** Exercise materials follows **

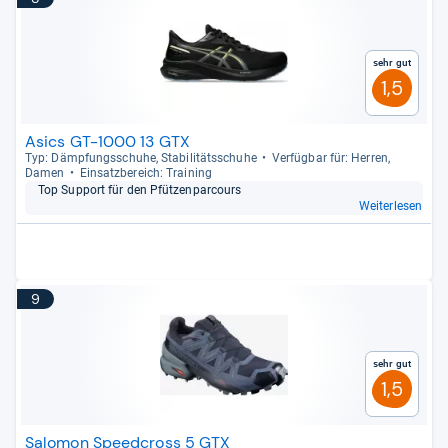
Sehr gut
1,5
Asics GT-1000 13 GTX
Typ: Dämp­fungs­schuhe, Sta­bi­li­täts­schuhe
Ver­füg­bar für: Her­ren,
Damen
Ein­satz­be­reich: Trai­ning
Top Sup­port für den Pfüt­zen­par­cours
Weiterlesen
9
Sehr gut
1,5
Salomon Speedcross 5 GTX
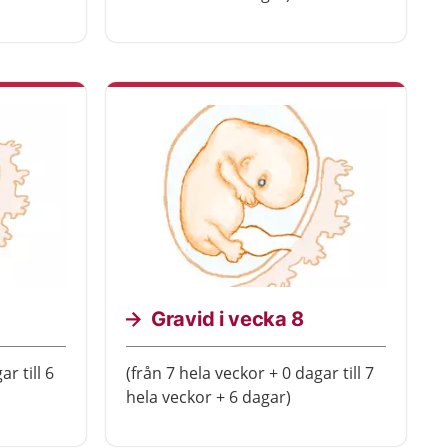
Gravid i vecka 8
r till 6
(från 7 hela veckor + 0 dagar till 7
hela veckor + 6 dagar)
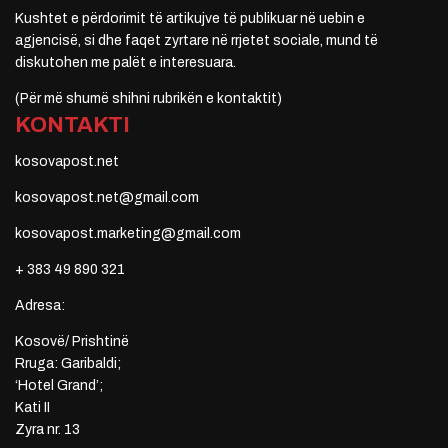
Kushtet e përdorimit të artikujve të publikuar në uebin e
agjencisë, si dhe faqet zyrtare në rrjetet sociale, mund të
diskutohen me palët e interesuara.
(Për më shumë shihni rubrikën e kontaktit)
KONTAKTI
kosovapost.net
kosovapost.net@gmail.com
kosovapost.marketing@gmail.com
+ 383 49 890 321
Adresa:
Kosovë/ Prishtinë
Rruga: Garibaldi;
‘Hotel Grand’;
Kati II
Zyra nr. 13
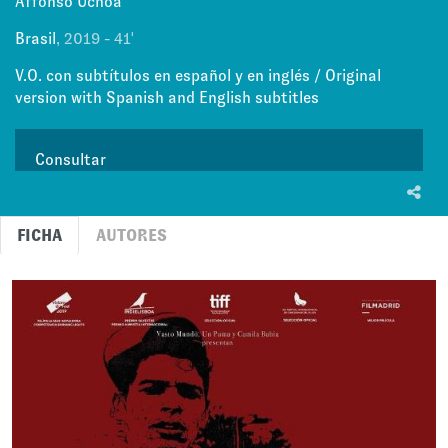
Affonso Uchoa
Brasil
, 2019 - 41'
V.O. con subtítulos en español y en inglés / Original
version with Spanish and English subtitles
Consultar
FICHA
AUTORES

** End of Exercise materials **

Task requirements: Your reply should be a single number: how many lines in the entries above hold the string "gmail".

Solution to this problem: 2